Alistair WalshDecember 7, 2020

Darren Moffatt, founder and chief executive of Housenet.com.au, is a property and social media enthusiast. He has prepared six steps to successfully invest in property.

So you want to build a real estate empire. Nice, ambition is good. But how to property invest and where to start?

There’s a mountain of information out there on the web about buying investment property. It’s one area where too much information can actually hinder rather than help. For first time investors in particular, it can be bewildering.  So we set ourselves a challenge: what are the bare minimum steps anyone needs for successful property investing?

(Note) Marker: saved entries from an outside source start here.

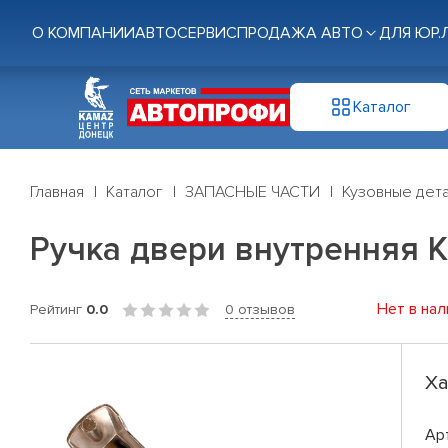
О КОМПАНИИ
АВТОСЕРВИС
ПРОДАЖА АВТО
ДЛЯ ЮР.
Каталог
Главная
Каталог
ЗАПАСНЫЕ ЧАСТИ
Кузовные дет
Ручка двери внутренняя
Нет в нал
Рейтинг
0.0
0 отзывов
Ха
Ар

This post is designed to both help first time investors and spark a discussion among seasoned pros: what are the absolute, essential property investing steps required for success?

I got it down to six, but maybe you can do better and distill it even further. Is this the definitive list? Leave a comment and have your say. OK here goes …

1. Assess your readiness.

Are you ready to invest in property? Are you earning enough income, and do you have enough cash or equity in your existing home to fund the purchase of property? Establishing your borrowing capacity is a good first step. Even if the answer is yes, you may still not be ready to invest. You should also consider other lifestyle questions such as your job security, family circumstances, and current debt load. Just because someone says you CAN do it, doesn’t mean you should.

2. Decide your objective.

Why do you want to buy an investment property anyway? Lots of people don’t actually know, they’ve just heard it’s an easy way to build wealth. Well guess what? It’s not as easy as it used to be. You need to be clear about what you’re trying to achieve. Here’s a list of common objectives investors have when buying a property:

  • Capital growth (potential increases in the capital value of the property over time)
  • Rental yield (the rental return expressed as a percentage of the property value)
  • Tax minimisation (reducing personal tax via negative gearing in property)
  • Investment diversification (investing in different markets or asset classes)

Which one applies to you? Maybe it’s a combination, but successful investors normally have one clear objective/vision for each purchase. These blogs might help, and you may need to get professional advice at this point to work this out.

3. Research, learn & network.

It’s important to do your homework and understand how property investing works. There are some excellent sites out there like Kevin Turner’s Real Estate Talk and Michael Yardney’s Property Update that will give you plenty of resources to learn from.

There are also property forums and niche social networking sites like Housenet where you can rub shoulders with professional investors and real estate experts. As in life, who you know is just as important as what you know, when learning property investing.  Housenet has many elite investors & property advisers like Chris GrayBen KingsleyMichael SloanJane Slack-Smith who you can approach online.

4. Build your team of advisers.

Don’t walk alone. Investment property can get complex pretty fast, and almost always involves tax, financial planning, mortgage finance, and insurance elements.  Therefore, once you feel you’ve done enough research, start building a team of trusted advisers. These might include:

  • Accountant
  • Mortgage broker
  • Buyer’s agent
  • Solicitor/conveyancer
  • Financial planner

You can find plenty of good people in this property industry directory.

5. Set criteria, search real estate & buy the property.

The final step for successful property investing is to set a firm criteria for your purchase. Be clear about where to buy, what price range, what type of property, brand new or pre-existing etc. This criteria should meet the objective you set in step 2. Scatterguns don’t work well in property.

Most people still use the big portals like RealEstate.com.au & Domain.com.au to search, but increasingly there are sites that ‘aggregate’ their listings in one place and offer extra useful data on each listing. At Housenet, we partnered with Ripehouse to bring our members incredible FREE data on properties for sale.

When you join Housenet, you can see how long each property has been on the market, when and how often the asking price has changed, and even price discounting.

6. Find a tenant!

You’re not really a  landlord until you have a tenant, but where to find one? Most investors use a real estate agent to manage their property, and you can find plenty of agents HERE.

If you want to give it a go yourself, you’ll need to advertise for a tenant. You can do this on sites like Gumtree, Rent.com.au or place a a free listing in the Housenet classifieds. Don’t forget to check their references, and good luck with your landlord dreams!